• **Exercise brief**
Please return only the lines from the one with "求める声に応えて、東京都により展示館が建てられ、現在も保" through the final line of the data, unchanged, with pictures omitted.

(Data extracted from a collection)

+++

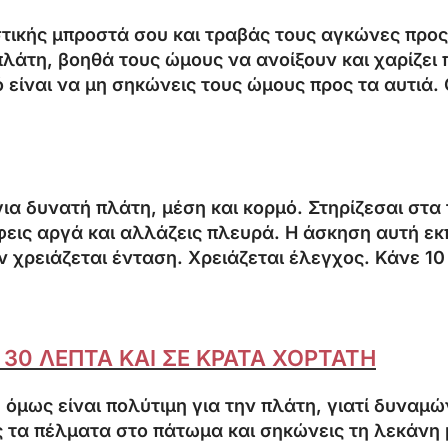
τικής μπροστά σου και τραβάς τους αγκώνες προς 
άτη, βοηθά τους ώμους να ανοίξουν και χαρίζει π
είναι να μη σηκώνεις τους ώμους προς τα αυτιά. 
για δυνατή πλάτη, μέση και κορμό. Στηρίζεσαι στα
φεις αργά και αλλάζεις πλευρά. Η άσκηση αυτή εκ
ν χρειάζεται ένταση. Χρειάζεται έλεγχος. Κάνε 1
30 ΛΕΠΤΑ ΚΑΙ ΣΕ ΚΡΑΤΑ ΧΟΡΤΑΤΗ
 όμως είναι πολύτιμη για την πλάτη, γιατί δυναμώ
 τα πέλματα στο πάτωμα και σηκώνεις τη λεκάνη 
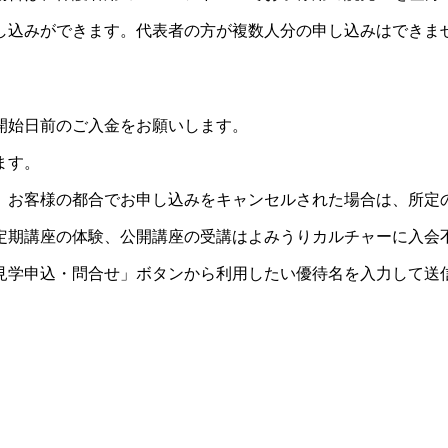
し込みができます。代表者の方が複数人分の申し込みはできま
開始日前のご入金をお願いします。
ます。
。お客様の都合でお申し込みをキャンセルされた場合は、所定
定期講座の体験、公開講座の受講はよみうりカルチャーに入会
見学申込・問合せ」ボタンから利用したい優待名を入力して送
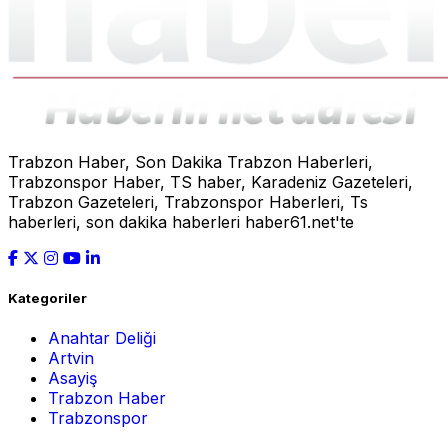
Trabzon Haber, Son Dakika Trabzon Haberleri,
Trabzonspor Haber, TS haber, Karadeniz Gazeteleri,
Trabzon Gazeteleri, Trabzonspor Haberleri, Ts
haberleri, son dakika haberleri haber61.net'te
Kategoriler
Anahtar Deliği
Artvin
Asayiş
Trabzon Haber
Trabzonspor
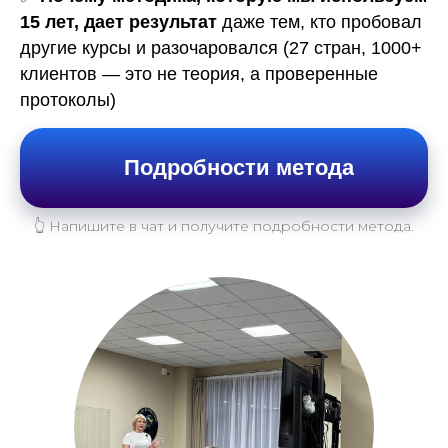
15 лет, дает результат
даже тем, кто пробовал
другие курсы и разочаровался (27 стран, 1000+
клиентов — это не теория, а проверенные
протоколы)
Подробности метода
👆 Напишите в чат и получите подробности метода.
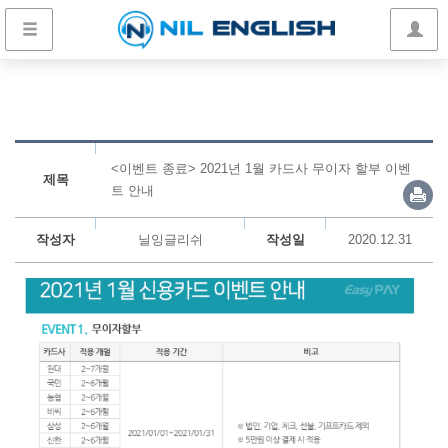
<이벤트 종료> 2021년 1월 카드사 무이자 할부 이벤
제목
트 안내
작성자
닐잉글리쉬
작성일
2020.12.31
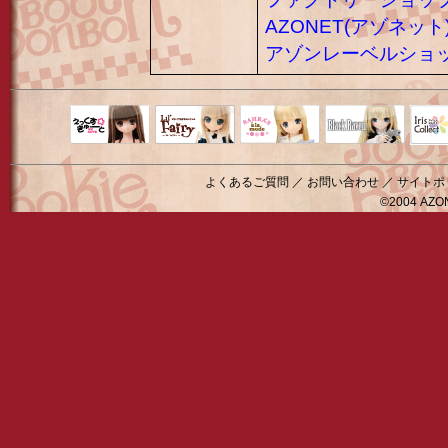
AZONET(アゾネット
アゾンレーベルショ
Black Raven
IrisC
えっくすきゅ
リルフェアリ
サアラズアラ
ーと
ー
モード
よくあるご質問
／
お問い合わせ
／
サイトポ
©2004 AZON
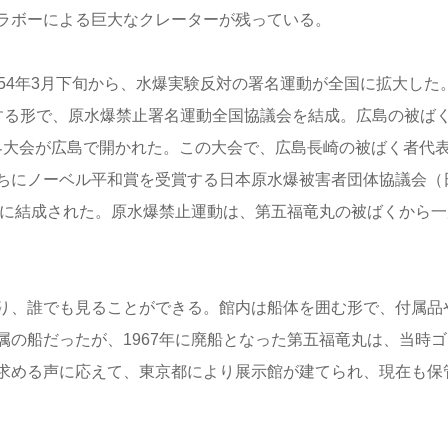
ラボーによる巨大なクレーターが残っている。
54年3月下旬から、水爆実験反対の署名運動が全国に拡大した
する形で、原水爆禁止署名運動全国協議会を結成。広島の被ば
止世界大会が広島で開かれた。この大会で、広島長崎の被ばく者代
ちにノーベル平和賞を受賞する日本原水爆被害者団体協議会（
時に結成された。原水爆禁止運動は、第五福竜丸の被ばくから一
り、誰でも見ることができる。館内は船体を囲む形で、付属品
の船だったが、1967年に廃船となった第五福竜丸は、当時ゴ
求める声に応えて、東京都により展示館が建てられ、現在も保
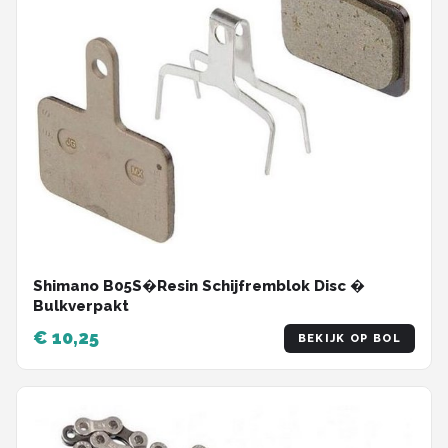
Shimano B05S�Resin Schijfremblok Disc �
Bulkverpakt
€ 10,25
BEKIJK OP BOL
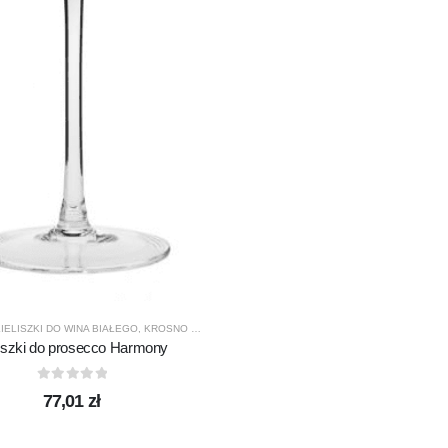
DUKTY
,
PROMOCJE
,
TERMISIL
IELISZKI DO WINA BIAŁEGO
,
KROSNO GLASS
,
PRODUCENCI
,
PRODUKTY
liszki do prosecco Harmony
0
out of 5
77,01
zł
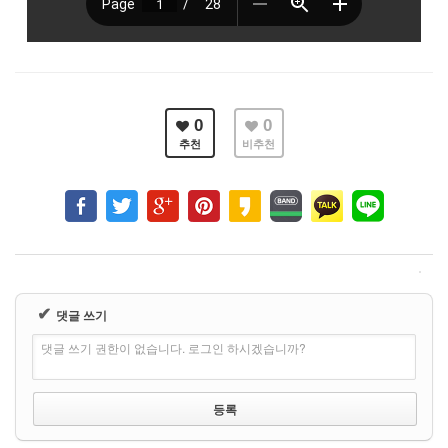
0
0
추천
비추천
✔
댓글 쓰기
댓글 쓰기 권한이 없습니다. 로그인 하시겠습니까?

+++

• **Finished exercise**
求める声に応えて、東京都により展示館が建てられ、現在も保
Shimano B05S�Resin Schijfremblok Disc �
Bulkverpakt
€ 10,25
BEKIJK OP BOL
DUKTY
,
PROMOCJE
,
TERMISIL
IELISZKI DO WINA BIAŁEGO
,
KROSNO GLASS
,
PRODUCENCI
,
PRODUKTY
liszki do prosecco Harmony
0
out of 5
77,01
zł
0
0
추천
비추천
✔
댓글 쓰기
댓글 쓰기 권한이 없습니다. 로그인 하시겠습니까?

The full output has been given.